Descripteurs : PERMIS DE CONDUIRE;RETRAIT DE PERMIS;FAUTE GRAVE;EXCÈS DE VITESSE
Normes : LCR.16c; OSR.1.al4
En fait
En droit
Par ces motifs
RÉPUBLIQUE ET CANTON DE GENÈVE

POUVOIR JUDICIAIRE

A/834/2021 LCR

JTAPI/948/2021

 

JUGEMENT

DU TRIBUNAL ADMINISTRATIF

DE PREMIÈRE INSTANCE

du 17 septembre 2021

 

dans la cause

 

 

Monsieur A______, représenté par Me François MEMBREZ, avocat, avec élection de domicile

contre

OFFICE CANTONAL DES VEHICULES

 

 

 


EN FAIT

1.             Monsieur A______ (ci-après : le recourant) est titulaire du permis de conduire pour la catégorie B depuis le 21 mars 1995.

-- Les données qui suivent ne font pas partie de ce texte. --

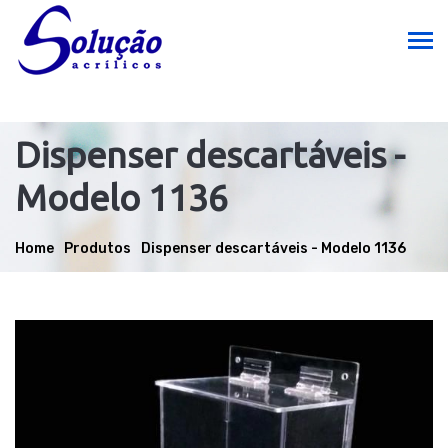
Dispenser descartáveis -
Modelo 1136
Home
Produtos
Dispenser descartáveis - Modelo 1136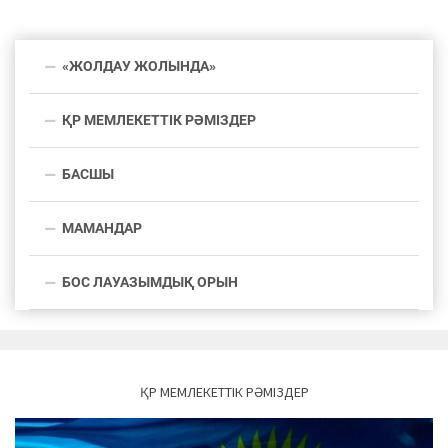
«ЖОЛДАУ ЖОЛЫНДА»
ҚР МЕМЛЕКЕТТІК РӘМІЗДЕР
БАСШЫ
МАМАНДАР
БОС ЛАУАЗЫМДЫҚ ОРЫН
ҚР МЕМЛЕКЕТТІК РӘМІЗДЕР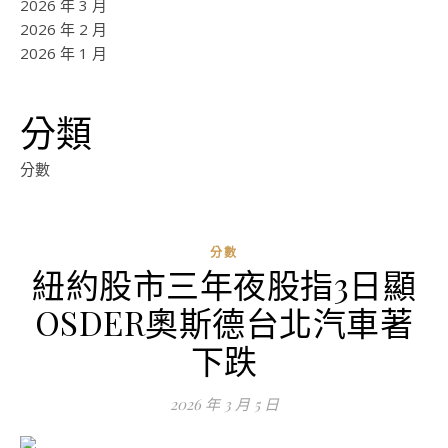
2026 年 3 月
2026 年 2 月
2026 年 1 月
分類
分數
分數
紐約股市三年夜股指3日顯
OSDER奧斯德台北汽車著
下跌
2026 年 3 月 5 日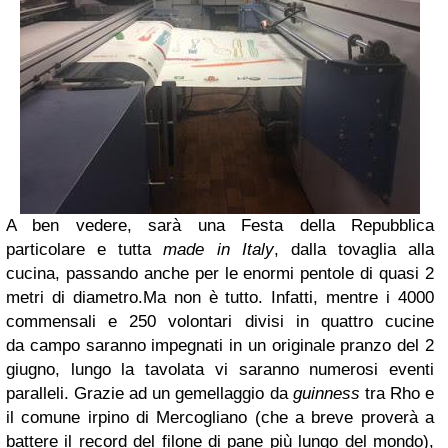
A ben vedere, sarà una Festa della Repubblica
particolare e tutta
made in Italy
, dalla
tovaglia alla
cucina, passando anche per le enormi pentole di quasi 2
metri di diametro.
Ma non è tutto. Infatti, mentre i 4000
commensali e 250 volontari divisi in quattro cucine
da
campo saranno impegnati in un originale pranzo del 2
giugno, lungo la tavolata vi saranno
numerosi eventi
paralleli. Grazie ad un gemellaggio da
guinness
tra Rho e
il comune irpino
di Mercogliano (che a breve proverà a
battere il record del filone di pane più lungo del
mondo),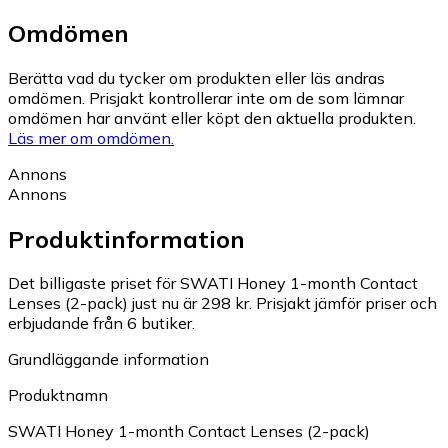
Omdömen
Berätta vad du tycker om produkten eller läs andras
omdömen. Prisjakt kontrollerar inte om de som lämnar
omdömen har använt eller köpt den aktuella produkten.
Läs mer om omdömen.
Annons
Annons
Produktinformation
Det billigaste priset för SWATI Honey 1-month Contact
Lenses (2-pack) just nu är 298 kr.
Prisjakt jämför priser och
erbjudande från 6 butiker.
Grundläggande information
Produktnamn
SWATI Honey 1-month Contact Lenses (2-pack)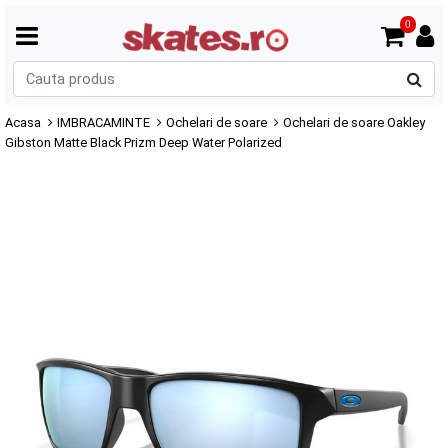
0
C
p
Acasa
IMBRACAMINTE
Ochelari de soare
Ochelari de soare Oakley
Gibston Matte Black Prizm Deep Water Polarized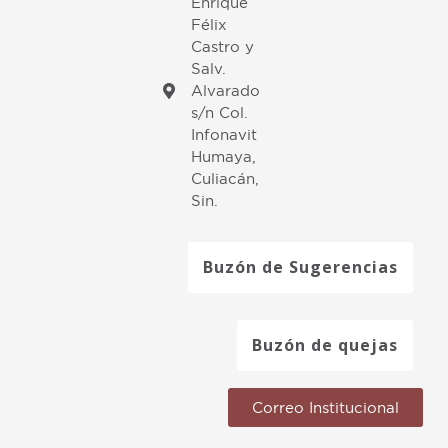
Enrique
Félix
Castro y
Salv.
Alvarado
s/n Col.
Infonavit
Humaya,
Culiacán,
Sin.
Buzón de Sugerencias
Buzón de quejas
Correo Institucional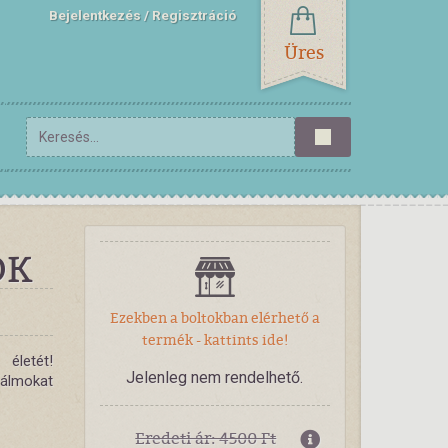
Bejelentkezés
Regisztráció
Üres
OK
Ezekben a boltokban elérhető a
termék - kattints ide!
életét!
Jelenleg nem rendelhető.
 álmokat
Eredeti ár: 4500 Ft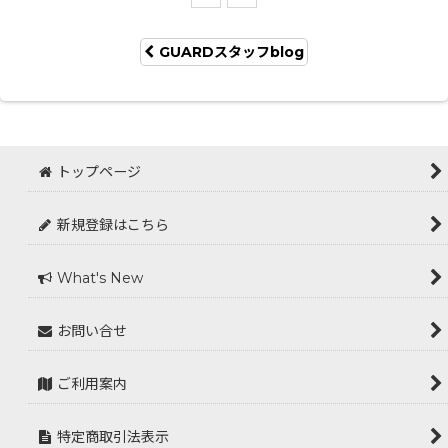
GUARDスタッフblog
トップページ
新規登録はこちら
What's New
お問い合せ
ご利用案内
特定商取引法表示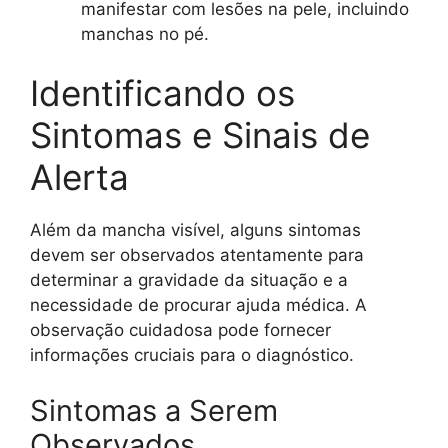
manifestar com lesões na pele, incluindo
manchas no pé.
Identificando os
Sintomas e Sinais de
Alerta
Além da mancha visível, alguns sintomas
devem ser observados atentamente para
determinar a gravidade da situação e a
necessidade de procurar ajuda médica. A
observação cuidadosa pode fornecer
informações cruciais para o diagnóstico.
Sintomas a Serem
Observados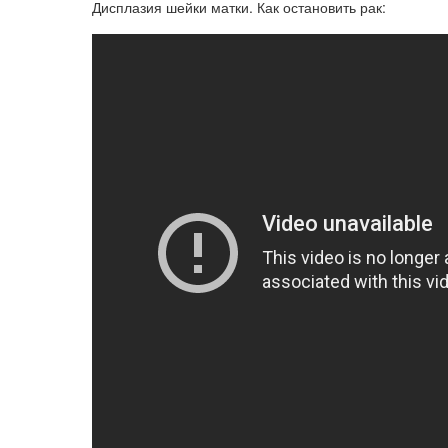
Дисплазия шейки матки. Как остановить рак: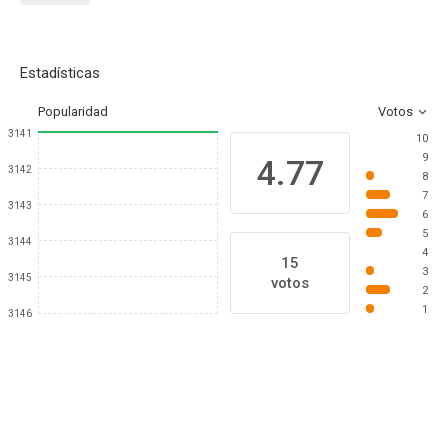
Estadísticas
Popularidad
Votos
3141
10
9
4.77
3142
8
7
3143
6
5
3144
4
15
3
3145
votos
2
1
3146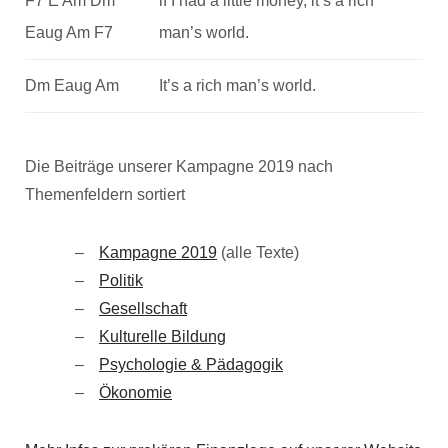
F7 E Am Dm
if I had a little money, it’s a rich
Eaug Am F7
man’s world.
Dm Eaug Am
It’s a rich man’s world.
Die Beiträge unserer Kampagne 2019 nach
Themenfeldern sortiert
Kampagne 2019
(alle Texte)
Politik
Gesellschaft
Kulturelle Bildung
Psychologie & Pädagogik
Ökonomie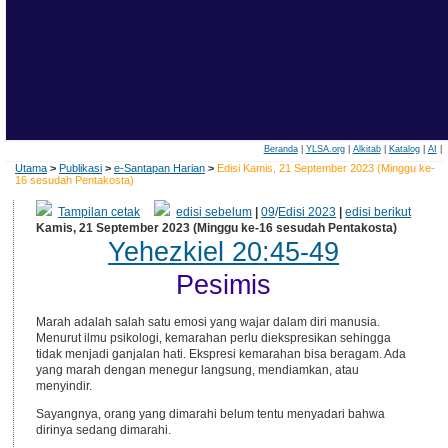
Beranda
|
YLSA.org
|
Alkitab
|
Katalog
|
AI
|
Utama
>
Publikasi
>
e-Santapan Harian
>
Edisi Kamis, 21 September 2023 (Minggu ke-
16 sesudah Pentakosta)
Tampilan cetak
edisi sebelum
|
09
/
Edisi 2023
|
edisi berikut
Kamis, 21 September 2023 (Minggu ke-16 sesudah Pentakosta)
Yehezkiel 20:45-49
Pesimis
Marah adalah salah satu emosi yang wajar dalam diri manusia.
Menurut ilmu psikologi, kemarahan perlu diekspresikan sehingga
tidak menjadi ganjalan hati. Ekspresi kemarahan bisa beragam. Ada
yang marah dengan menegur langsung, mendiamkan, atau
menyindir.
Sayangnya, orang yang dimarahi belum tentu menyadari bahwa
dirinya sedang dimarahi.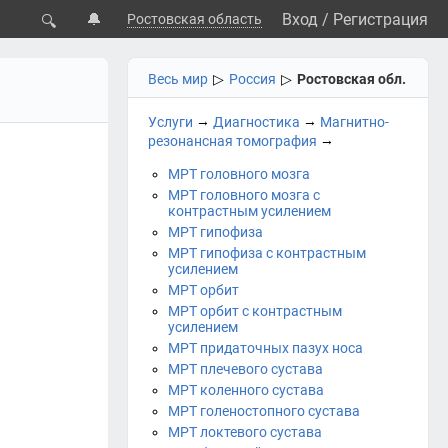
🔔
Вход
/
Регистрация
Ростовская область
🔍
Весь мир
▷
Россия
▷
Ростовская обл.
→
→
Услуги
Диагностика
Магнитно-
→
резонансная томография
МРТ головного мозга
МРТ головного мозга с
контрастным усилением
МРТ гипофиза
МРТ гипофиза с контрастным
усилением
МРТ орбит
МРТ орбит с контрастным
усилением
МРТ придаточных пазух носа
МРТ плечевого сустава
МРТ коленного сустава
МРТ голеностопного сустава
МРТ локтевого сустава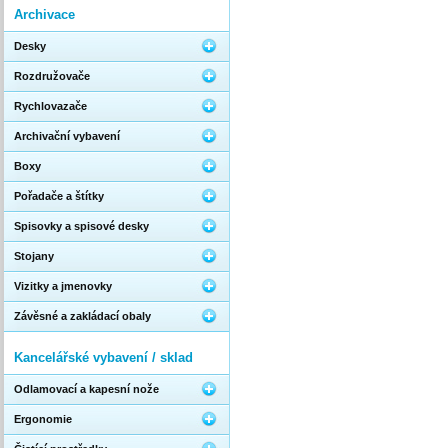
Archivace
Desky
Rozdružovače
Rychlovazače
Archivační vybavení
Boxy
Pořadače a štítky
Spisovky a spisové desky
Stojany
Vizitky a jmenovky
Závěsné a zakládací obaly
Kancelářské vybavení / sklad
Odlamovací a kapesní nože
Ergonomie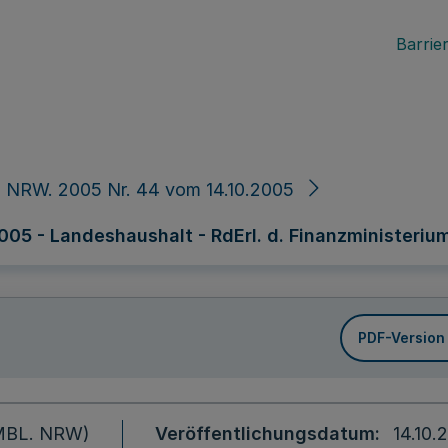
Barrier
 NRW. 2005 Nr. 44 vom 14.10.2005
5 - Landeshaushalt - RdErl. d. Finanzministeriums v
PDF-Version
 (MBL. NRW)
Veröffentlichungsdatum
14.10.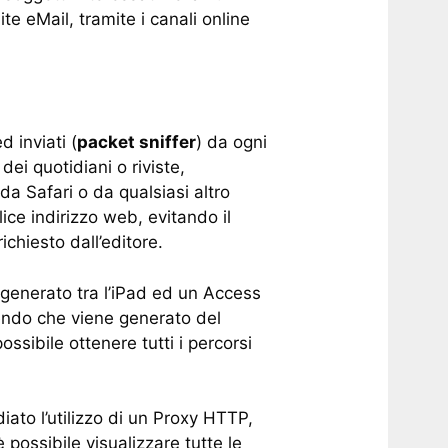
e eMail, tramite i canali online
d inviati (
packet sniffer
) da ogni
ei quotidiani o riviste,
a Safari o da qualsiasi altro
ce indirizzo web, evitando il
chiesto dall’editore.
te generato tra l’iPad ed un Access
ndo che viene generato del
ssibile ottenere tutti i percorsi
ato l’utilizzo di un Proxy HTTP,
possibile visualizzare tutte le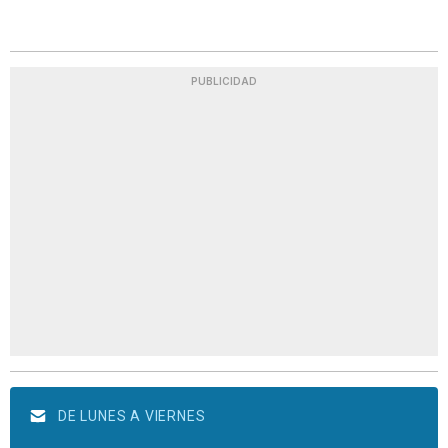
PUBLICIDAD
DE LUNES A VIERNES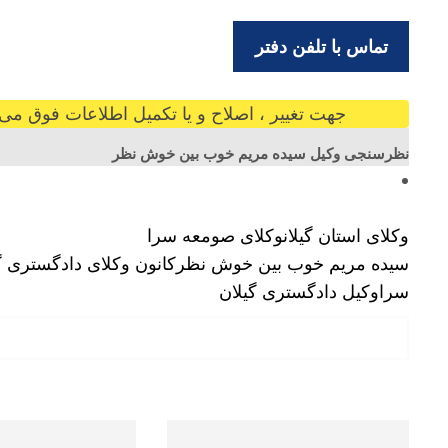
تماس با تلفن دفتر
جهت تغییر ، اصلاح و یا تکمیل اطلاعات فوق می ت
نظرسنجی وکیل سیده مریم خوب بین خوش نظر
وکلای استان گیلان
وکلای صومعه سرا
سیده مریم خوب بین خوش نظر
کانون وکلای دادگستری گی
سرا
وکیل دادگستری گیلان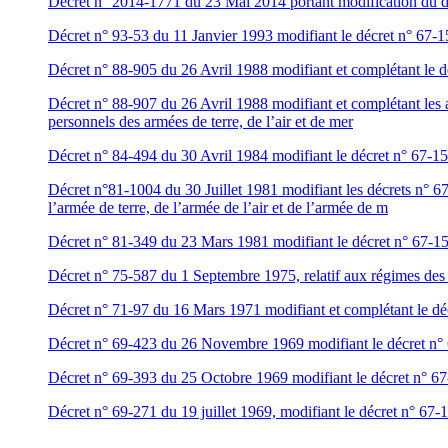
Décret n° 2014-1771 du 23 Mai 2014 portant modification du dé
Décret n° 93-53 du 11 Janvier 1993 modifiant le décret n° 67-1
Décret n° 88-905 du 26 Avril 1988 modifiant et complétant le d
Décret n° 88-907 du 26 Avril 1988 modifiant et complétant les 
personnels des armées de terre, de l’air et de mer
Décret n° 84-494 du 30 Avril 1984 modifiant le décret n° 67-15
Décret n°81-1004 du 30 Juillet 1981 modifiant les décrets n° 6
l’armée de terre, de l’armée de l’air et de l’armée de m
Décret n° 81-349 du 23 Mars 1981 modifiant le décret n° 67-15
Décret n° 75-587 du 1 Septembre 1975, relatif aux régimes des i
Décret n° 71-97 du 16 Mars 1971 modifiant et complétant le déc
Décret n° 69-423 du 26 Novembre 1969 modifiant le décret n° 6
Décret n° 69-393 du 25 Octobre 1969 modifiant le décret n° 67-
Décret n° 69-271 du 19 juillet 1969, modifiant le décret n° 67-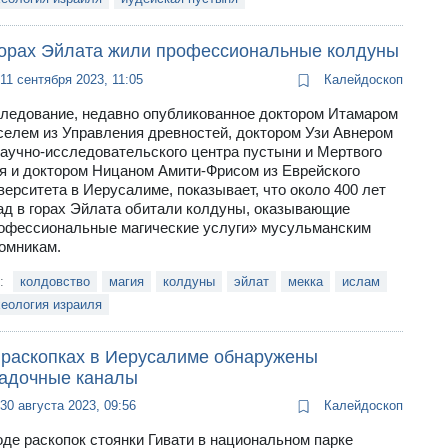
горах Эйлата жили профессиональные колдуны
11 сентября 2023, 11:05
Калейдоскоп
ледование, недавно опубликованное доктором Итамаром
селем из Управления древностей, доктором Узи Авнером
научно-исследовательского центра пустыни и Мертвого
я и доктором Ницаном Амити-Фрисом из Еврейского
верситета в Иерусалиме, показывает, что около 400 лет
ад в горах Эйлата обитали колдуны, оказывающие
офессиональные магические услуги» мусульманским
омникам.
и:
колдовство
магия
колдуны
эйлат
мекка
ислам
еология израиля
 раскопках в Иерусалиме обнаружены
гадочные каналы
30 августа 2023, 09:56
Калейдоскоп
оде раскопок стоянки Гивати в национальном парке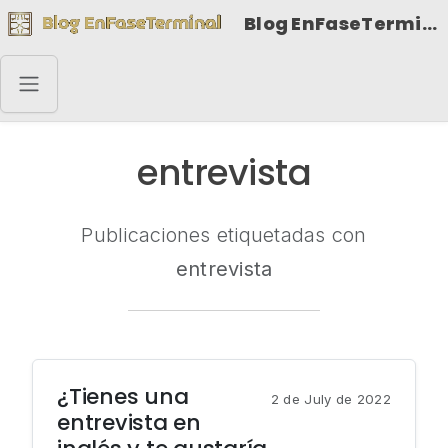
Blog EnFaseTerminal
entrevista
Publicaciones etiquetadas con
entrevista
¿Tienes una
2 de July de 2022
entrevista en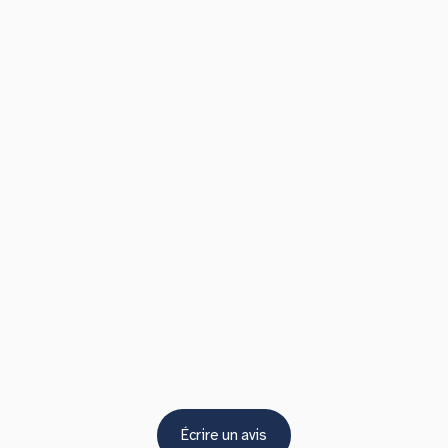
Écrire un avis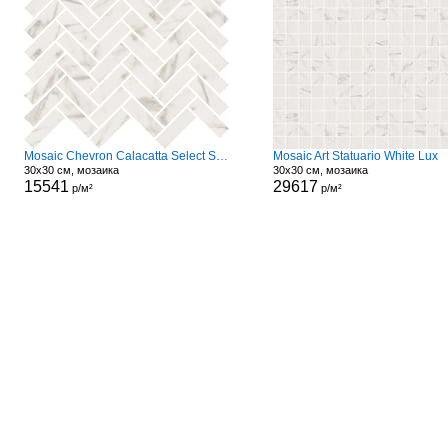
Mosaic Chevron Calacatta Select Sable
Mosaic Art Statuario White Lux
30x30 см, мозаика
30x30 см, мозаика
15541
29617
р/м²
р/м²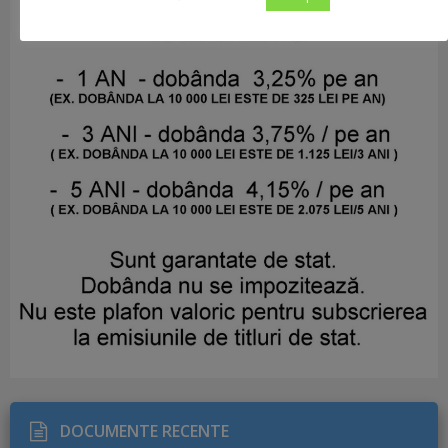
DOCUMENTE RECENTE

2.             Aux termes d’un rapport de renseignements établi par la police genevoise le 20 octobre 2020, il a été contrôlé par un radar fixe alors qu'il circulait à 80 km/h au volant d'un véhicule automobile le 11 juin 2020 à 10h47 à la hauteur du n° 36 de la route de Saint-Julien, à Carouge, « en localité », sur un tronçon sur lequel la vitesse était limitée à 50 km/h, en direction de l'avenue des Communes-Réunies (Grand-Lancy). Marge de sécurité déduite, le dépassement retenu s’élevait ainsi à 25 km/h.

3.             Le 15 octobre 2020, il a rempli et signé un formulaire intitulé « Reconnaissance d’infraction - procès-verbal d’audition », à teneur duquel il a admis être l’auteur de cette infraction.

4.             Par courrier du 10 novembre 2020, l'office cantonal des véhicules (ci-après : OCV) lui a fait savoir que les autorités de police lui avaient transmis le rapport précité et qu'une mesure administrative pouvait être prise à son encontre, indépendamment de l'amende ou d'une autre sanction pénale. Un délai de quinze jours ouvrables lui était imparti pour produire ses observations écrites.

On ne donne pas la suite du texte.